Countering language attrition with PanLex and the Web of Data

Tracking #: 422-1545

Authors: 
Patrick Westphal
Claus Stadler
Jonathan Pool

Responsible editor: 
Guest editors Multilingual LOD 2012 JS

Submission type: 
Dataset Description
Abstract: 
At present, there are approximately 7,000 living languages in the world. However, some experts claim that the process of globalization may eventually lead to the world losing this linguistic diversity. The vision of the PanLex project is to save these languages, especially low-density ones, by allowing them to be intertranslatable and thus to be a part of the Information Age. For this reason, PanLex gathers and integrates information from thousands of linguistic resources, such as monolingual dictionaries, bilingual dictionaries, multilingual dictionaries, glossaries, standards and thesauri. In this paper we describe how we transformed this data to RDF, interlinked it with Lexvo and DBpedia and published it as Linked Data and via SPARQL.
Full PDF Version: 
Tags: 
Reviewed

Decision/Status: 
Minor Revision

Solicited Reviews:
Click to Expand/Collapse
Review #1
By Steven Moran submitted on 01/Feb/2013
Suggestion:
Accept
Review Comment:

This paper describes PanLex, a project that integrates lexical information from thousands of resources including dictionaries, word lists, etc., into an open source database system. Word forms and phrases are gathered and then linked to various components (word classes, expressions, meanings, definitions, etc.) and to each other, and translations can be inferred from relations and patterns from these connections. In this way PanLex is taking disparate linguistic resources and leveraging graph technologies to create access to assertions in thousands of languages.
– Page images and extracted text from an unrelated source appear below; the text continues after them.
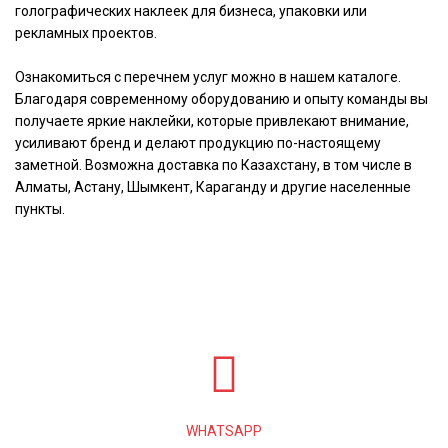
голографических наклеек для бизнеса, упаковки или
рекламных проектов.
Ознакомиться с перечнем услуг можно в нашем каталоге.
Благодаря современному оборудованию и опыту команды вы
получаете яркие наклейки, которые привлекают внимание,
усиливают бренд и делают продукцию по-настоящему
заметной. Возможна доставка по Казахстану, в том числе в
Алматы, Астану, Шымкент, Караганду и другие населенные
пункты.
WHATSAPP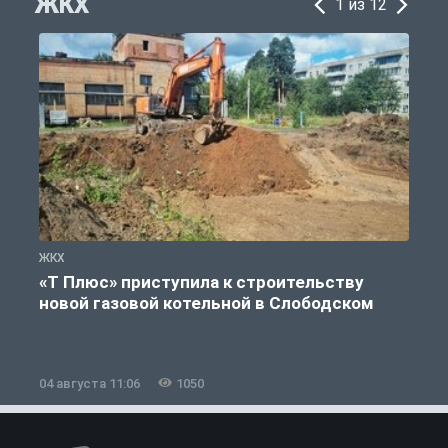
ЖКХ
1 из 12
ЖКХ
Ж
«Т Плюс» приступила к строительству
новой газовой котельной в Слободском
04 августа 11:06
1050
0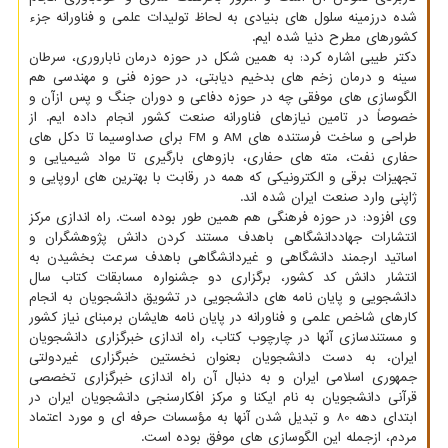
شده درزمینه سلول های بنیادی به لحاظ تولیدات علمی و فناورانه جزء
کشورهای مطرح دنیا شده ایم.
دکتر طیبی اشاره کرد: به همین شکل در حوزه درمان ناباروری، سرطان
سینه و درمان زخم های بدخیم دیابتی، در حوزه فنی و مهندسی هم
الگوسازی های موفقی چه در حوزه دفاعی و دوران جنگ و پس ازآن و
خصوصاً در تامین نیازهای فناورانه صنعت کشور انجام داده ایم. از
طراحی و ساخت فرستنده های AM و FM برای صداوسیما تا دکل های
حفاری نفت، مته های حفاری، بازوهای بارگیری تا مواد شیمیایی و
تجهیزات برقی و الکترونیکی که همه در رقابت با بهترین های اروپایی و
ژاپنی وارد صنعت ایران شده اند.
وی افزود: در حوزه فرهنگی هم همین طور بوده است. راه اندازی مرکز
انتشارات جهاددانشگاهی باهدف مستند کردن دانش پژوهشگران و
اساتید ارجمند دانشگاهی و غیردانشگاهی باهدف سرعت بخشیدن به
انتشار دانش کد کشور، برگزاری دو جشنواره مسابقات کتاب سال
دانشجویی و پایان نامه های دانشجویی در تشویق دانشجویان به انجام
کارهای شاخص علمی و فناورانه در پایان نامه هایشان برمبنای نیاز کشور
و مستندسازی آنها در چارچوب کتاب، راه اندازی خبرگزاری دانشجویان
ایران، به دست دانشجویان بعنوان نخستین خبرگزاری غیردولتی
جمهوری اسلامی ایران و به دنبال آن راه اندازی خبرگزاری تخصصی
قرآنی دانشجویان به نام ایکنا و مرکز افکارسنجی دانشجویان ایران در
ابتدای دهه 80 و تبدیل شدن آنها به مؤسسات حرفه ای و مورد اعتماد
مردم، ازجمله این الگوسازی های موفق بوده است.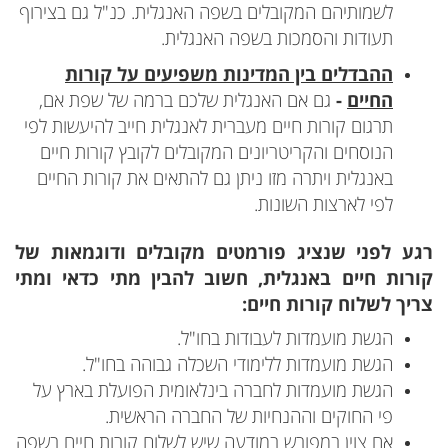
לשמותיהם המקובלים בשפה האנגלית. כנ"ל גם בצירוף
תעודות והסמכות בשפה האנגלית.
ההבדלים בין המדינות משפיעים על קורות
החיים
-
גם אם האנגלית שלכם ברמה של שפת אם,
תרגום קורות חיים מעברית לאנגלית חייב להיעשות לפי
הנוסחים והקריטריונים המקובלים לקובץ קורות חיים
באנגלית ויתרה מזו ניתן גם להתאים את קורות החיים
לפי לארצות השונות.
רגע לפני שנציג פורמטים מקובלים ודוגמאות של
קורות חיים באנגלית, חשוב להבין מתי כדאי ומתי
צריך לשלוח קורות חיים:
הגשת מועמדות לעבודות בחו"ל.
הגשת מועמדות ללימודי השכלה גבוהה בחו"ל.
הגשת מועמדות לחברה בינלאומית הפועלת בארץ על
פי החוקים וההנחיות של החברה הראשית.
אם צוין במפורש במודעה שיש לשלוח קורות חיים בשפה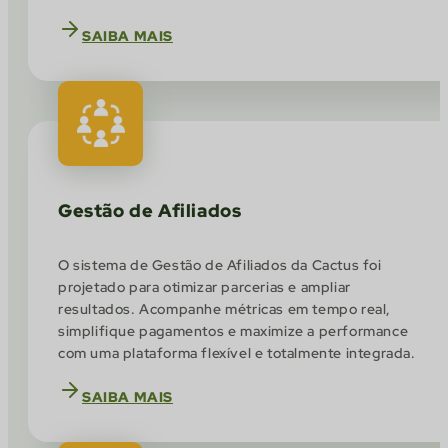
SAIBA MAIS
Gestão de Afiliados
O sistema de Gestão de Afiliados da Cactus foi
projetado para otimizar parcerias e ampliar
resultados. Acompanhe métricas em tempo real,
simplifique pagamentos e maximize a performance
com uma plataforma flexível e totalmente integrada.
SAIBA MAIS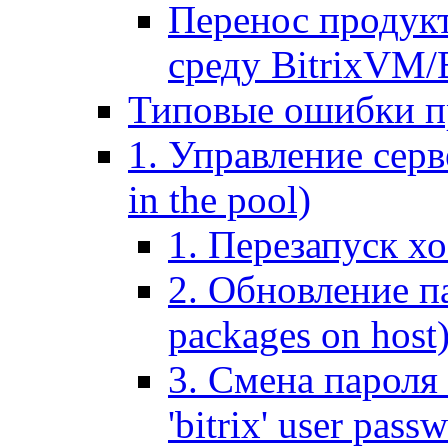
Перенос продук
среду BitrixVM/
Типовые ошибки п
1. Управление серв
in the pool)
1. Перезапуск хо
2. Обновление па
packages on host
3. Смена пароля 
'bitrix' user pass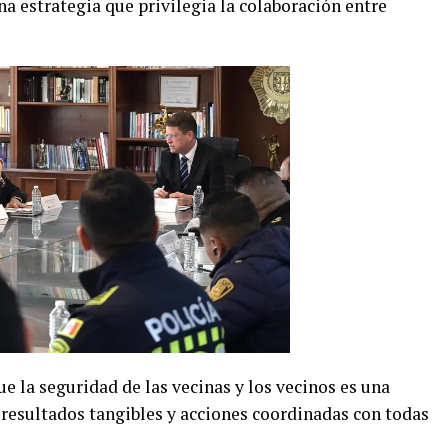
a estrategia que privilegia la colaboración entre
 la seguridad de las vecinas y los vecinos es una
 resultados tangibles y acciones coordinadas con todas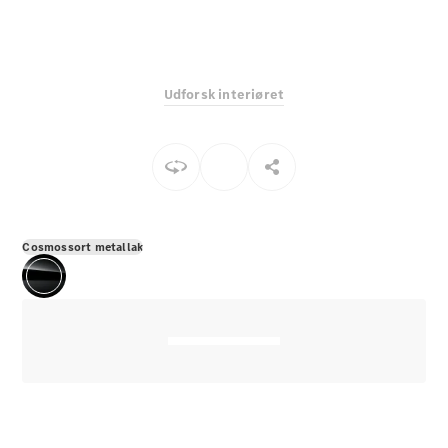
E-Klasse
Sedan
S-Klasse
Lang
Udforsk interiøret
Mercedes-
Maybach S-
Klasse
Konfigurator
Mercedes-
Benz Online
Cosmossort metallak
Showroom
SUV
Alle SUVs
EQE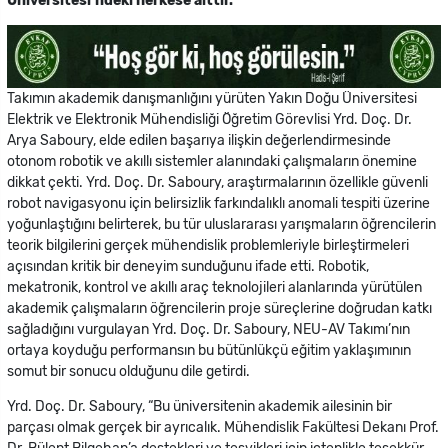
Üniversitesi’ndeki herkese aittir.”
Takımın akademik danışmanlığını yürüten Yakın Doğu Üniversitesi
Elektrik ve Elektronik Mühendisliği Öğretim Görevlisi Yrd. Doç. Dr.
Arya Saboury, elde edilen başarıya ilişkin değerlendirmesinde
otonom robotik ve akıllı sistemler alanındaki çalışmaların önemine
dikkat çekti. Yrd. Doç. Dr. Saboury, araştırmalarının özellikle güvenli
robot navigasyonu için belirsizlik farkındalıklı anomali tespiti üzerine
yoğunlaştığını belirterek, bu tür uluslararası yarışmaların öğrencilerin
teorik bilgilerini gerçek mühendislik problemleriyle birleştirmeleri
açısından kritik bir deneyim sunduğunu ifade etti. Robotik,
mekatronik, kontrol ve akıllı araç teknolojileri alanlarında yürütülen
akademik çalışmaların öğrencilerin proje süreçlerine doğrudan katkı
sağladığını vurgulayan Yrd. Doç. Dr. Saboury, NEU-AV Takımı’nın
ortaya koyduğu performansın bu bütünlükçü eğitim yaklaşımının
somut bir sonucu olduğunu dile getirdi.
Yrd. Doç. Dr. Saboury, “Bu üniversitenin akademik ailesinin bir
parçası olmak gerçek bir ayrıcalık. Mühendislik Fakültesi Dekanı Prof.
I think the vision of universal translation is a very welcome one, particularly given the perilous state of more than half of the world's languages, many of which are unfortunately not yet documented.

I find the paper is a bit fragmented in that it presents PanLex as a project to counter language attrition, and provides some points regarding language preservation and PanLex as a tool to support pan-lingual translation, but after the introduction the rest of the paper describes PanLex's structure and its conversion to RDF. For example, nothing is said about how PanLex will achieve one of its goals of saving thousands of languages; perhaps it would be better to say that PanLex will "preserve" the data from thousands of languages? Language preservation is a complicated issue and involves many factors. Devising tools to support global communication is just one facet towards endangered languages preservation and revitalization. There is also no mention of countering attrition in the conclusion.

The authors' approach is inline with the Semantic Web vision of open data and with the theme of the present call for papers. It's also great that they use and highlight several open source standards and tools (e.g. Open Lexicon Interchange Format, Dublin Core Metadata, Sparqlify, Lexvo, etc.) and that they link their data to Lexvo, DBPedia, the Linguistic Linked Open Data cloud, etc. Also a bonus is that they make their RDF conversion code openly available on Github and that the design, structure and various access to the PanLex data is also available via the PanLex website.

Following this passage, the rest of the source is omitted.